In most cases, LMI can be ‘capitalised’ on the loan balance upon settlement, which means you don't have to come up with the money upfront — it is simply added to your home loan (and you therefore pay interest on this amount, as it forms part of the loan).
DEFINITION
Pest and building inspection
A pest and building inspection is performed by a licensed inspector who will provide a written report of the property's condition. It includes details of any significant building defects or potential issues such as rotten timber, cracks, safety hazards, the presence of asbestos or a leaking roof, and evidence of termite infestation.
It is important to identify any potential problems with the building that might surface and cost you money to repair in the future.
DEFINITION
Principal and interest
Principal is the balance of the actual loan being paid off. Interest is the charge paid to the lender for the privilege of borrowing the money from them.
Mortgage loans are usually set at a default principal and interest right from the start, which means you are paying off both with each repayment you make. It is also possible to switch to an interest-only loan for a period (usually between one and five years), which will lower your repayments.
Interest-only loans offer some short-term advantages, including decreasing your initial outlay and freeing up cash flow when purchasing a property. However, borrowers sometimes run into trouble when the interest-only period ends and their repayments suddenly increase again, so it is important to use these loans as part of a thought-out strategy to ensure you don't get stung by a shortfall. You might, for example, have a plan in place to increase the rent at the end of the interest-only period.
Conveyancers conduct all the legal work required in a property transaction. Conveyancing plays a big part in the purchasing of property, so it is important to have at least a basic understanding of the process.
The best way to find a good conveyancer is through a referral from someone you know. It pays to do your research, read reviews and make some phone calls to ascertain whether they are credible and their fees are reasonable. You can arrange an in-person meeting or conduct the entire process remotely, from initial contact to settlement. This is particularly useful when buying property interstate.
The weeks following the exchange of contracts for my first property were both exciting and terrifying. I worried about being able to pull it all off and whether I would be able to scrape enough money together to cover all the extra fees that were popping up during the purchasing process. Not only had I just made the biggest financial decision of my life, but it was bang in the middle of the festive season. I had planned a holiday with some friends from school and I knew money was going to be tight. If I kept a cool head and remained disciplined, I could play catch-up once the property had settled.

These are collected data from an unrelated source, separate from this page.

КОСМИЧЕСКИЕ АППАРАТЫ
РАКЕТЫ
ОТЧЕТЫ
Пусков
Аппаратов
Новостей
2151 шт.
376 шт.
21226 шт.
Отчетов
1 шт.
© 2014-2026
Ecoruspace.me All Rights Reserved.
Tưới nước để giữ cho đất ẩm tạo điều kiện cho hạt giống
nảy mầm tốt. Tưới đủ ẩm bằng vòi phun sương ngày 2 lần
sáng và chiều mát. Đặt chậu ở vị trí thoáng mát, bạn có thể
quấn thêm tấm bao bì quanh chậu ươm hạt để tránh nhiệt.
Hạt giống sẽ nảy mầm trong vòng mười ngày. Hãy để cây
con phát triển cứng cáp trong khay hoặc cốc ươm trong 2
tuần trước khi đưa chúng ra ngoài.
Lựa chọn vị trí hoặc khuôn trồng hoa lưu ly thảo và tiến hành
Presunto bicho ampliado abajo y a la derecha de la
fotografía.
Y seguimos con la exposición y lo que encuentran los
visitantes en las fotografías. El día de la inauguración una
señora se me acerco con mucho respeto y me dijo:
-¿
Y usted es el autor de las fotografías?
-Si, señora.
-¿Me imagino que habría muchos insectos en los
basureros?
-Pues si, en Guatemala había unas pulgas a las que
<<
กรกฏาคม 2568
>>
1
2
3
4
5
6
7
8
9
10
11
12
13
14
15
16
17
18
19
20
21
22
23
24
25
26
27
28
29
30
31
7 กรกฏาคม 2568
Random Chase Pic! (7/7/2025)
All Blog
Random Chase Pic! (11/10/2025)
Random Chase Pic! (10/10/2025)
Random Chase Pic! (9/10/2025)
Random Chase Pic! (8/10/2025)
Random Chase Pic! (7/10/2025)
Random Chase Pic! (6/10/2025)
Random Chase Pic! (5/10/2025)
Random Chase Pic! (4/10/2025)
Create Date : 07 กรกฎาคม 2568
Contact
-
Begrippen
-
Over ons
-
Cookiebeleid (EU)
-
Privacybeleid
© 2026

So what does playing catch-up involve? The rule of thumb when buying properties is to have a financial buffer in place in case something goes wrong. This is standard practice and a very important strategy. It ensures you won't be caught out by unexpected fees and expenses that crop up.
Playing catch-up is a strategy I have used when purchasing a property when I don't have that buffer. This was the case with my first property. The way I see it is, if you're short of a small amount (say, $1500 for legal fees), and the property looks set to make you money upon purchase, then you do whatever it takes to pull that money together and make it happen.
It can be risky, but hear me out. The crucial piece of this strategy is that the property must be purchased below market value , meaning you should stand to make an immediate profit on the purchase.
So, what are some reasons a house may be being sold for lower than market value? It could be a bank repossession or the vendor may have a personal problem, such as a death in the family. There are any number of reasons. Finding such properties takes a little more time and research, but they are out there.
How can you come up with the money? The answer to this question is limited only by your imagination. You could perhaps sell something you own, borrow from a family member, put your phone bill on a payment plan to free up some cash or take out a personal loan or a cash advance on your credit card. Although borrowing money to borrow more money might sound scary, you can pay it back once you are receiving rent by living frugally for a couple of months after the sale — that is, playing catch-up.
A principle I live by that has been crucial to my journey is that sometimes you need to go through some short-term pain on the road to long-term gain . A property that is producing rental income will eventually go up in value and give you more leverage with the bank for future purchases. This is surely worth a few missed nights out, new clothes and takeaway meals.
This sort of thing isn't for everyone, and I do highly recommend having that buffer set aside if you can. If you don't have that buffer however, and if you are just starting out and are willing to put in the work, and you want it badly enough, you can usually still make it happen.
One of my favourite sayings is fortune favours the bold . You can do all the research, and have all the figures and the right plans in place, but taking that leap of faith will require your total confidence in yourself and your ability to pull it off. With property #1, my hard work paid off and I managed to pull together the funds in time.
Buying my first property was a huge accomplishment and the realisation of a long-held dream. All the years spent saving and researching had finally paid off, and for a moment there I thought I was done. I set about doing what most young guys do — having fun, partying and travelling. I do believe that life is there to be lived, and I enjoyed myself at the time, but looking back I believe that waiting a year and a half before buying my next property was one of the biggest mistakes I've made.
To be fair, I was still young and was proud of my achievement, but my journey had only just begun.